Ainsi, il y aura une grande part de roleplay dans les parties d’Avalon, et vraisemblablement un chapitre sur l’utilisation de la X Card.

Le Fix : 237 pages plus plein d’aides de jeu pour un « kit de découverte »…. je vois ce que c’est : tu es un grand malade, en fait ?!

AC : ben alors le Fix, on a jamais vu un prototype de JdR ? Il serait temps quand même. 😉

Oui, le fichier Word fait 237 pages, mais justement : c’est du fichier Word. Sur une colonne avec un interligne de 1.5, je case environ 2000 signes par page. Le jour où ça sera maquetté sur deux colonnes bien propres, on passera à au moins 4 000 signes par page, et le fichier maquetté fera une centaine de pages, comme beaucoup de kits de découverte en circulation aujourd’hui (en tout cas, ceux auxquels j’ai joué). Donc, on est dans la moyenne (haute, j’admets).

Sinon, oui, je suis un grand malade. Mais je ne vois pas le rapport avec le nombre de pages de mon prototype.

Le Fix : J’ai parcouru le kit mais je ne vois toujours pas le rapport avec le roi Arthur. J’ai raté un passage ?

AC : en effet ! Avalon, c’est le nom du monde dans lequel se déroule le jeu. C’est un monde qui n’a rien à voir avec la légende du roi Arthur, au contraire : Avalon est un monde industrialisé, avec des villes bétonnées, des voitures, des avions, des armes à feu et des nations plus ou moins modernes, mais toutes prêtes à la guerre. C’est un monde qui ressemble beaucoup au nôtre, tout en étant très différent. Notamment, Avalon n’a pas connu la révolution micro-informatique, et donc pas non plus celle des télécommunications : pas de PC à la maison, pas de téléphone portable et pas d’Internet.

Dans ce monde contemporain mais imaginaire, le kit de découverte propose de jouer des Commandos plongés dans la Grande Guerre, une guerre mondiale, la première que connaît Avalon, et également la première qui se mène grâce aux moyens modernes.
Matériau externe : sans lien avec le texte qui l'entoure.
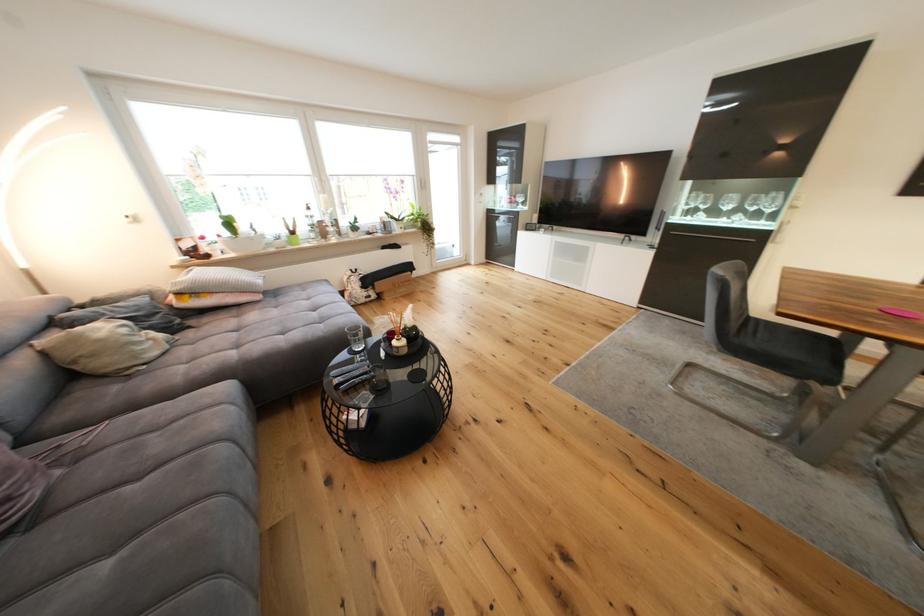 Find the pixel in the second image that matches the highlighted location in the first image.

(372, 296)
Les Commandos constituent une catégorie de soldats bien à part, entraînés d’une façon très particulière et qui jouissent d’une aura de prestige qui confine parfois à la ferveur. Au cours de cette première mission, les PJ devront se mesurer à la légende pour confirmer qu’ils ont (ou pas) l’étoffe des Commandos !

Le Fix : Le jeu se veut « sérieux » et « réaliste ». J’avoue ne pas bien avoir compris pourquoi tu t’embêtais avec un univers de fiction alors. Pourquoi ne pas avoir placé l’action dans notre monde à nous ?

AC : paradoxalement, justement à cause du réalisme. Dès le départ, j’ai voulu qu’Avalon soit réaliste. Cependant, précisément parce que je suis un ancien wargameur et joueur de JdR d’action contemporaine, je sais que le réalisme en JdR, c’est compliqué, voire très compliqué. En créant un monde imaginaire, je me mettais dans une situation où je pouvais contrôler le degré de réalisme injecté dans le jeu. Notamment, et très honnêtement, une des raisons pour lesquelles Avalon est un monde pré-révolution de l’informatique tient au fait que gérer les drones et les moyens de guerre électronique moderne de façon réaliste, ça aurait à mon avis abouti à un JdR beaucoup trop compliqué (même pour moi !).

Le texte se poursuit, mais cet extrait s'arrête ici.